Death felt hope stir; the other four all swore they had simply followed everyone else.
“What being plan?”
“Distraction,” the Escapee said in a whisper. “Not even thinking to escape.”
That too gelled with what some of the other Escapees had said. The original plan had been to distract the Guard so the Trader and its Accomplice could escape. The general exodus had only been in response to the Guard’s death.
“Who thinking of plan? Stranger?”
“Ki! Scars organizing.”
“Scars?”
The Escapee held its hands out to the front, palms down. “Being oldest Refugee…and having scars on hands. Thick scars.”
Turning away so the Escapee would not see the surge of excitement that lit up its eyes, Death walked to the table and poured itself a cup of water. Its hand trembled slightly as it brought the cup to its mouth. None of the other Escapees had mentioned any scars. Was the Escapee making something up in the hope of earning a gentle death, or was it telling the truth? The possibility was too important to ignore.
“Where being Yellow?” Death asked as it turned towards the two Messengers flanking the Escapee.

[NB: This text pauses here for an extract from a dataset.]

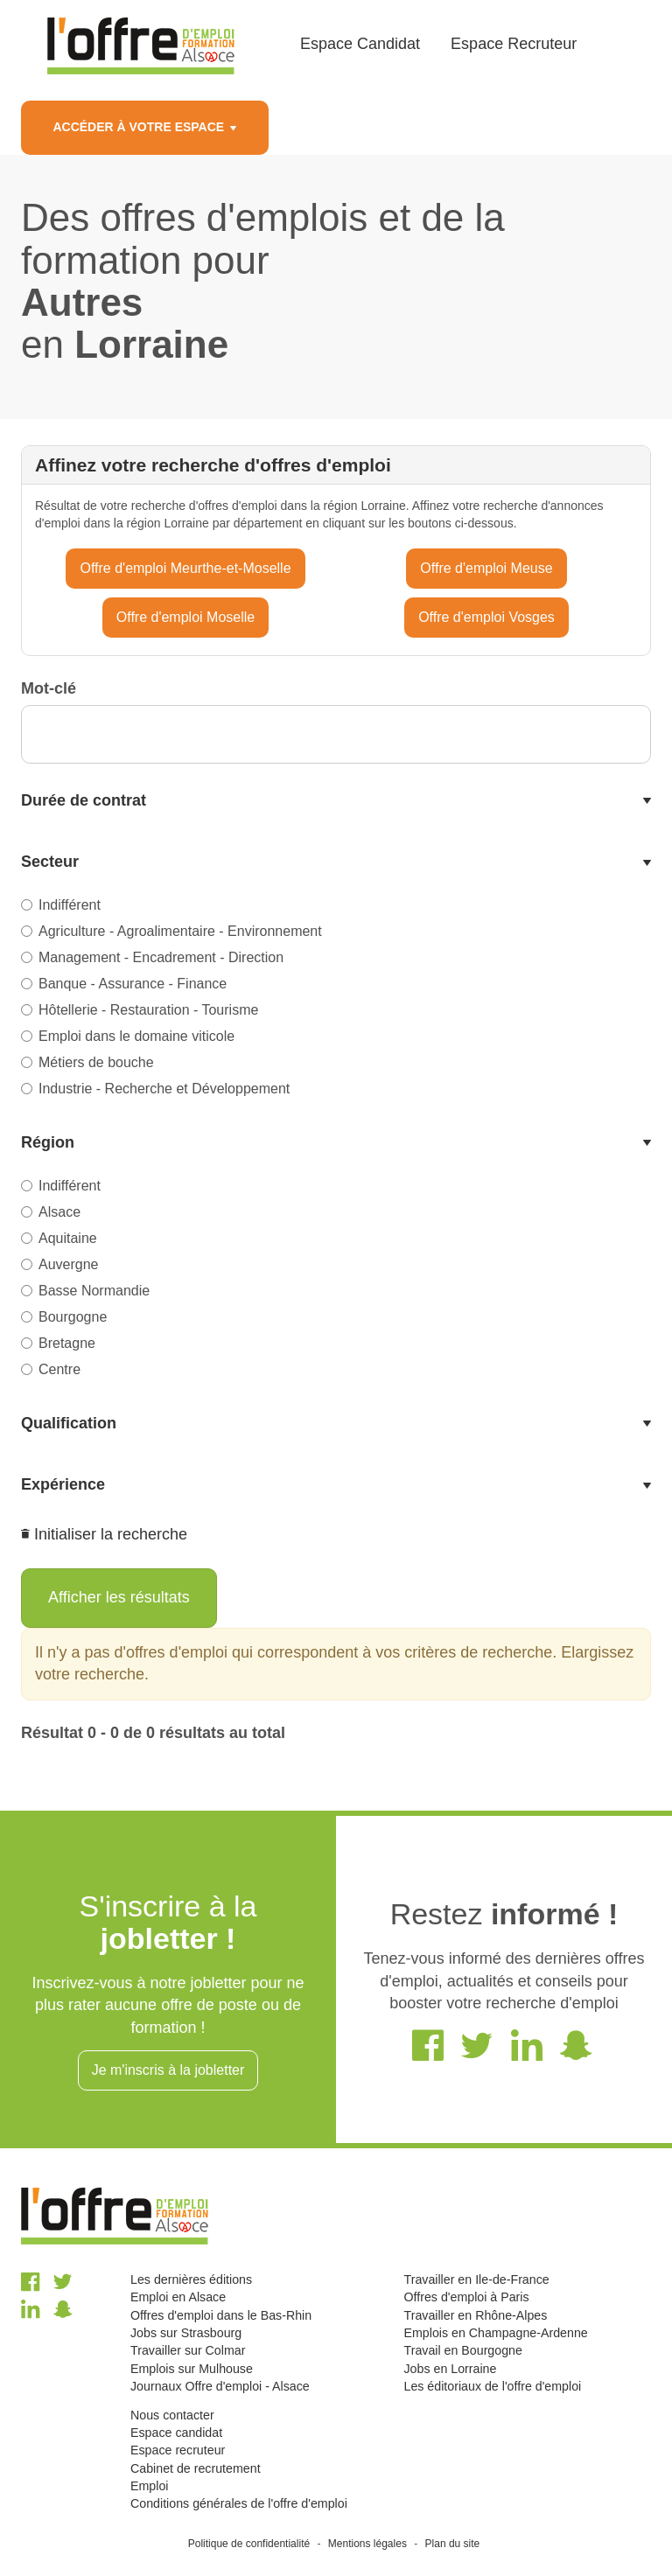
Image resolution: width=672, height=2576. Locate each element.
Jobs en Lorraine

“In meeting with Council,” the Senior Messenger replied, an upward inflection to its voice.
Death declined to answer its unspoken question. “Taking Escapee to alcove and making sure being fed.”
“Thanking! Thanking!” the Escapee cried as it was yanked to its feet and led away.
Death watched it go with a strange, hollow feeling in the pit of its stomach. Hope was a luxury none of them could afford. But at least the Escapee would get one last meal before the Yellow began its interrogation.
To provide a little bit of context, the Escapees know Kahti as the Stranger. Only Death and its master, the Yellow, know that Kahti is a Trader. They think it has infiltrated the Settlement in order to spy on the Healers.
And finally, the long drop is what happens to Escapees who do not provide the Yellow with any useful information. They’re thrown onto the midden heap, a drop of over forty wingspans. Not all die immediately.
Okay, that’s it. Thank you for allowing me to crow a little.